Some segments of the communications sector’s anti-fraud community are deeply rotten. They barely even acknowledge an ethical responsibility to protect customers from crime. But I also know many of you are decent people who would like to do more. That includes those of you who have been dismayed by cutbacks suffered by investigation teams. The irony is that comms providers that have made investigators redundant for the sake of saving money will then waste far more on technology gimmicks because regulators mandated them. We forget that regulators only mandated these tech solutions because vendors expended so much money and effort on lobbying for them. We should also be lobbying for methods that work.

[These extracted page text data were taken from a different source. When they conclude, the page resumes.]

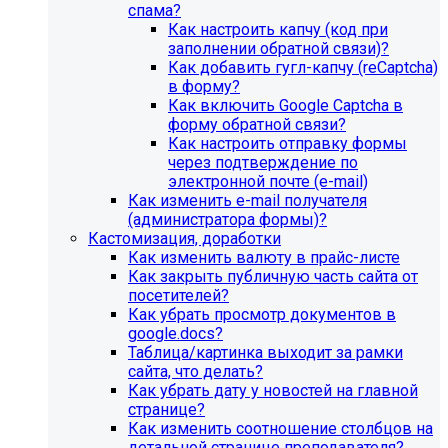
спама?
Как настроить капчу (код при
заполнении обратной связи)?
Как добавить гугл-капчу (reCaptcha)
в форму?
Как включить Google Captcha в
форму обратной связи?
Как настроить отправку формы
через подтверждение по
электронной почте (e-mail)
Как изменить e-mail получателя
(администратора формы)?
Кастомизация, доработки
Как изменить валюту в прайс-листе
Как закрыть публичную часть сайта от
посетителей?
Как убрать просмотр документов в
google.docs?
Таблица/картинка выходит за рамки
сайта, что делать?
Как убрать дату у новостей на главной
странице?
Как изменить соотношение столбцов на
детальной странице преподавателя?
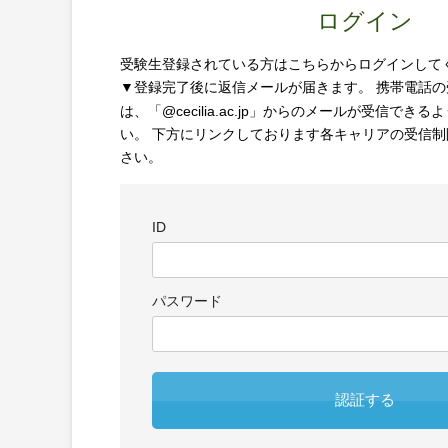
ログイン
受験生登録されている方はこちらからログインして
▼
登録完了後に返信メールが届きます。
携帯電話の
は、「
@cecilia.ac.jp
」からのメールが受信できるよ
い。
下方にリンクしております各キャリアの受信制
さい。
ID
パスワード
認証する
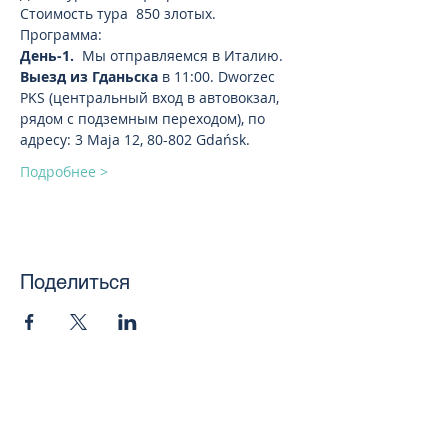
Стоимость тура  850 злотых.
Программа:
День-1. 
 Мы отправляемся в Италию.
Выезд из Гданьска
 в 11:00. Dworzec 
PKS (центральный вход в автовокзал, 
рядом с подземным переходом), по 
адресу: 3 Maja 12, 80-802 Gdańsk.
Подробнее >
Поделиться
toursweetdreams@gmail.com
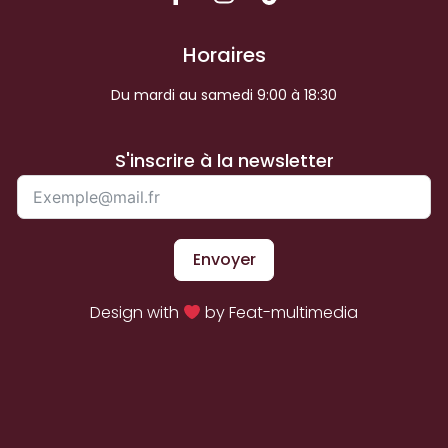
Horaires
Du mardi au samedi 9:00 à 18:30
S'inscrire à la newsletter
Envoyer
Design with
by Feat-multimedia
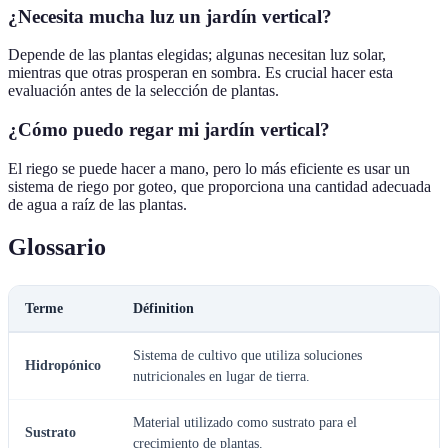
¿Necesita mucha luz un jardín vertical?
Depende de las plantas elegidas; algunas necesitan luz solar,
mientras que otras prosperan en sombra. Es crucial hacer esta
evaluación antes de la selección de plantas.
¿Cómo puedo regar mi jardín vertical?
El riego se puede hacer a mano, pero lo más eficiente es usar un
sistema de riego por goteo, que proporciona una cantidad adecuada
de agua a raíz de las plantas.
Glossario
Terme
Définition
Sistema de cultivo que utiliza soluciones
Hidropónico
nutricionales en lugar de tierra.
Material utilizado como sustrato para el
Sustrato
crecimiento de plantas.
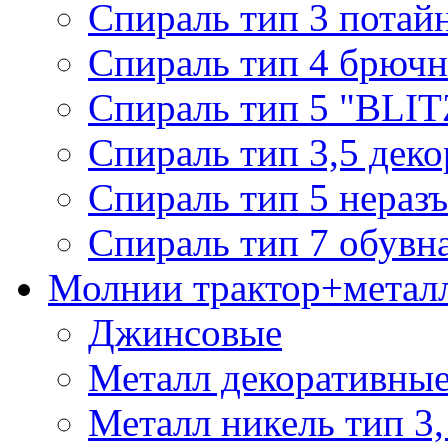
Спираль тип 3 потай
Спираль тип 4 брючн
Спираль тип 5 "BLIT
Спираль тип 3,5 деко
Спираль тип 5 нераз
Спираль тип 7 обувн
Молнии трактор+метал
Джинсовые
Металл декоративные 
Металл никель тип 3,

The methods that work include investigating crime, accumulating evidence and punishing bad people. Some anti-fraud professionals may have forgotten that because of the temptation to use data and technology to solve every problem but it is not too late to relearn what we once knew. Bad people will keep doing bad things until they have been stopped. Let us not concentrate all our efforts on identifying bad traffic, and instead put more effort into identifying the bad people who are responsible for creating it. Let us do that because when we remember to look beyond technology and data, we will sooner relieve the human tragedies caused by organized crime.